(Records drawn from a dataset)
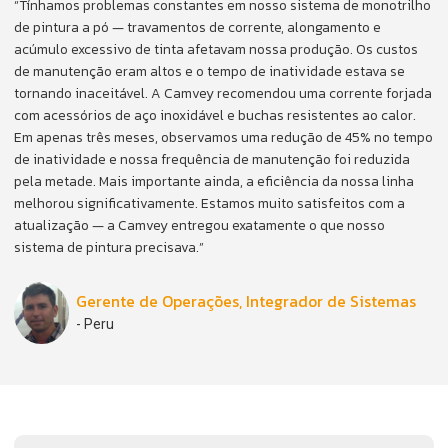
ho
“Tínhamos problemas constantes em nosso sistema de monotrilho
de pintura a pó — travamentos de corrente, alongamento e
acúmulo excessivo de tinta afetavam nossa produção. Os custos
de manutenção eram altos e o tempo de inatividade estava se
ada
tornando inaceitável. A Camvey recomendou uma corrente forjada
com acessórios de aço inoxidável e buchas resistentes ao calor.
mpo
Em apenas três meses, observamos uma redução de 45% no tempo
de inatividade e nossa frequência de manutenção foi reduzida
pela metade. Mais importante ainda, a eficiência da nossa linha
melhorou significativamente. Estamos muito satisfeitos com a
atualização — a Camvey entregou exatamente o que nosso
sistema de pintura precisava.”
Gerente de Operações, Integrador de Sistemas
- Peru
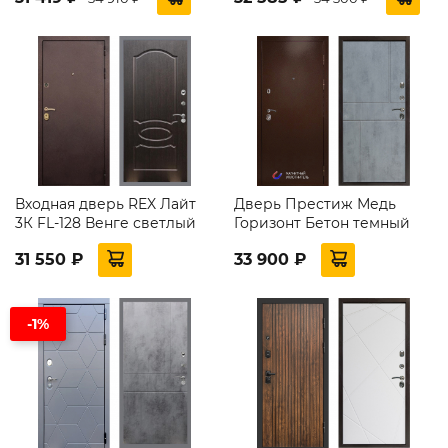
Входная дверь REX Лайт
Дверь Престиж Медь
3К FL-128 Венге светлый
Горизонт Бетон темный
31 550 ₽
33 900 ₽
-1%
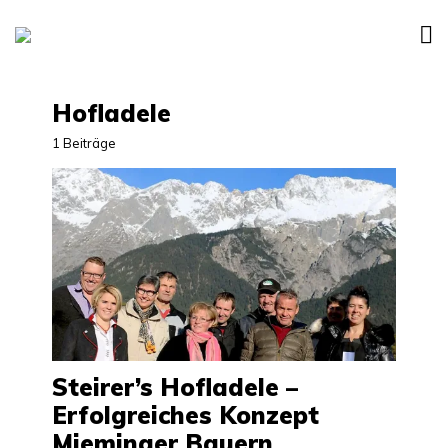
Hofladele
1 Beiträge
Steirer’s Hofladele –
Erfolgreiches Konzept
Mieminger Bauern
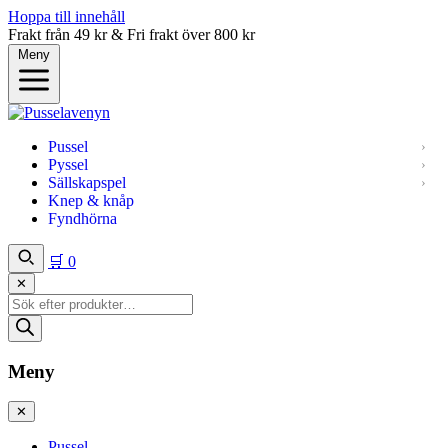
Hoppa till innehåll
Frakt från 49 kr & Fri frakt över 800 kr
Meny
Pussel
Pyssel
Sällskapspel
Knep & knåp
Fyndhörna
🛒
0
✕
Produktsökning
Meny
✕
Pussel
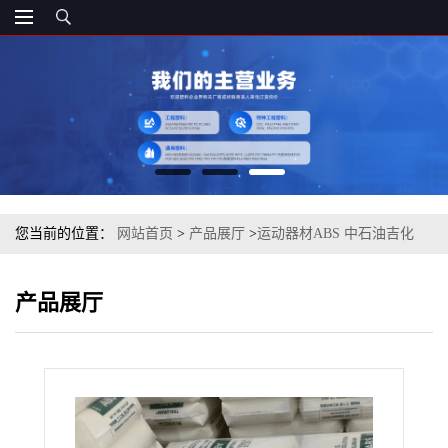
您当前的位置：
网站首页
>
产品展厅
>
运动器材ABS 中石油吉化
（揭阳） 0215H 注塑级 家电部件
产品展厅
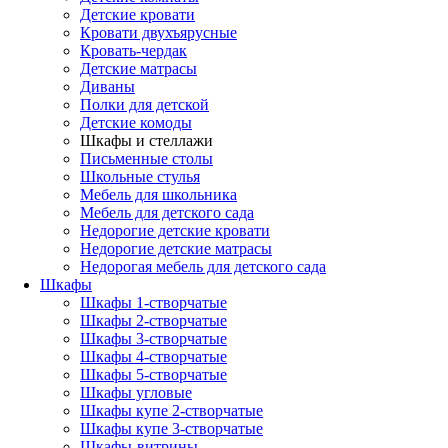
Детские кровати
Кровати двухъярусные
Кровать-чердак
Детские матрасы
Диваны
Полки для детской
Детские комоды
Шкафы и стеллажи
Письменные столы
Школьные стулья
Мебель для школьника
Мебель для детского сада
Недорогие детские кровати
Недорогие детские матрасы
Недорогая мебель для детского сада
Шкафы
Шкафы 1-створчатые
Шкафы 2-створчатые
Шкафы 3-створчатые
Шкафы 4-створчатые
Шкафы 5-створчатые
Шкафы угловые
Шкафы купе 2-створчатые
Шкафы купе 3-створчатые
Шкафы-витрины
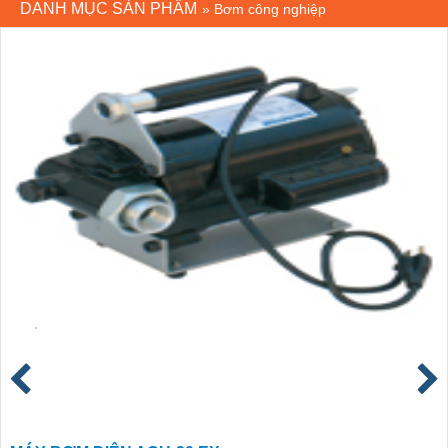
DANH MỤC SẢN PHẨM
»
Bơm công nghiệp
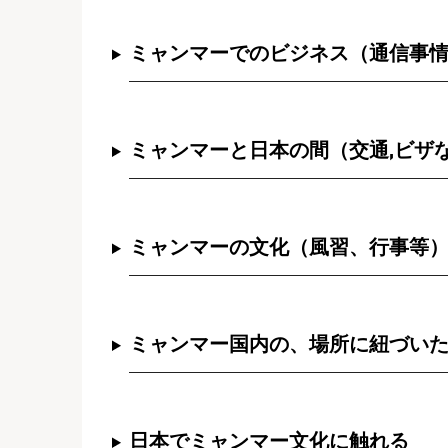
ミャンマーでのビジネス（通信事
ミャンマーと日本の間（交通,ビザ
ミャンマーの文化（風習、行事等
ミャンマー国内の、場所に紐づい
日本でミャンマー文化に触れる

## EXERCISE PROMPT
Could you reproduce the records above exactly, leaving out every picture?

## YOUR SOLUTION
ho
“Tínhamos problemas constantes em nosso sistema de monotrilho
de pintura a pó — travamentos de corrente, alongamento e
acúmulo excessivo de tinta afetavam nossa produção. Os custos
de manutenção eram altos e o tempo de inatividade estava se
ada
tornando inaceitável. A Camvey recomendou uma corrente forjada
com acessórios de aço inoxidável e buchas resistentes ao calor.
mpo
Em apenas três meses, observamos uma redução de 45% no tempo
de inatividade e nossa frequência de manutenção foi reduzida
pela metade. Mais importante ainda, a eficiência da nossa linha
melhorou significativamente. Estamos muito satisfeitos com a
atualização — a Camvey entregou exatamente o que nosso
sistema de pintura precisava.”
Gerente de Operações, Integrador de Sistemas
- Peru
Входная дверь REX Лайт
Дверь Престиж Медь
3К FL-128 Венге светлый
Горизонт Бетон темный
31 550 ₽
33 900 ₽
-1%
Hofladele
1 Beiträge
Steirer’s Hofladele –
Erfolgreiches Konzept
Mieminger Bauern
Hoppa till innehåll
Frakt från 49 kr & Fri frakt över 800 kr
Meny
Pussel
Pyssel
Sällskapspel
Knep & knåp
Fyndhörna
🛒
0
✕
Produktsökning
Meny
✕
Pussel
您当前的位置：
网站首页
>
产品展厅
>
运动器材ABS 中石油吉化
（揭阳） 0215H 注塑级 家电部件
产品展厅
Детские кровати
Кровати двухъярусные
Кровать-чердак
Детские матрасы
Диваны
Полки для детской
Детские комоды
Шкафы и стеллажи
Письменные столы
Школьные стулья
Мебель для школьника
Мебель для детского сада
Недорогие детские кровати
Недорогие детские матрасы
Недорогая мебель для детского сада
Шкафы
Шкафы 1-створчатые
Шкафы 2-створчатые
Шкафы 3-створчатые
Шкафы 4-створчатые
Шкафы 5-створчатые
Шкафы угловые
Шкафы купе 2-створчатые
Шкафы купе 3-створчатые
Шкафы-витрины
DANH MỤC SẢN PHẨM
»
Bơm công nghiệp
ミャンマーでのビジネス（通信事
ミャンマーと日本の間（交通,ビザ
ミャンマーの文化（風習、行事等
ミャンマー国内の、場所に紐づい
日本でミャンマー文化に触れる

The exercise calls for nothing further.